The Canada-United States-Mexico Agreement (CUSMA) was signed in November 2018, replacing the North American Free Trade Agreement (NAFTA) that governed trade between the three countries for over 25 years. CUSMA was designed to modernize NAFTA and strengthen the economic ties between the three nations. Since its implementation, there has been a lot of discussion about how CUSMA will impact the economy of North America. In this article, we will take a closer look at the economic impact assessment of CUSMA.
The International Trade Commission (ITC) conducted an economic impact assessment of CUSMA in early 2019 to determine its potential effects on the U.S. economy. The assessment found that CUSMA would increase U.S. gross domestic product (GDP) by 0.35% and create 176,000 new jobs. The ITC also found that the agreement would benefit the U.S. agricultural and manufacturing sectors, as well as the services industry.
Similarly, the Mexican government conducted its own economic impact assessment of CUSMA. They found that the agreement would increase Mexico`s GDP by 1.2% and create 590,000 new jobs over the next 15 years. The assessment also highlighted that CUSMA would help to diversify Mexico`s economy and increase foreign investment.
Canada has not released an official economic impact assessment of CUSMA, but some economists predict that the agreement will have a positive impact on their economy.
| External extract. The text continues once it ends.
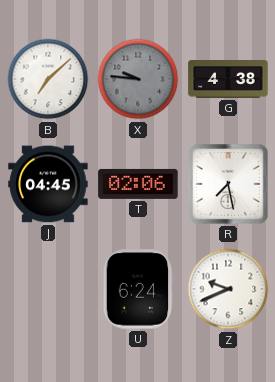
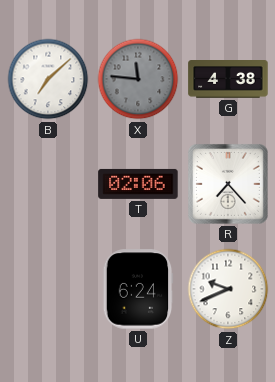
X: 9:46 -> 11:46
J: 04:45 -> none
R: 7:28 -> 7:23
They believe that CUSMA will increase Canadian exports to the U.S. and Mexico, which will boost economic growth and create new jobs.
Despite the positive economic impact assessments of CUSMA, some experts have expressed concerns about specific aspects of the agreement. For example, the automotive rules of origin have been a topic of debate, with some experts warning that they could increase production costs and decrease competitiveness in the industry.
Additionally, the agreement includes provisions related to intellectual property, digital trade, and labor practices. Some experts have raised concerns about the potential effects of these provisions on businesses and workers.
In conclusion, the economic impact assessment of CUSMA has been largely positive, with estimates of increased GDP and job creation across the three nations. However, some concerns have been raised about specific aspects of the agreement. As CUSMA continues to be implemented, it will be important to monitor its effects on the economy and adjust policies as needed to ensure that it benefits all parties involved.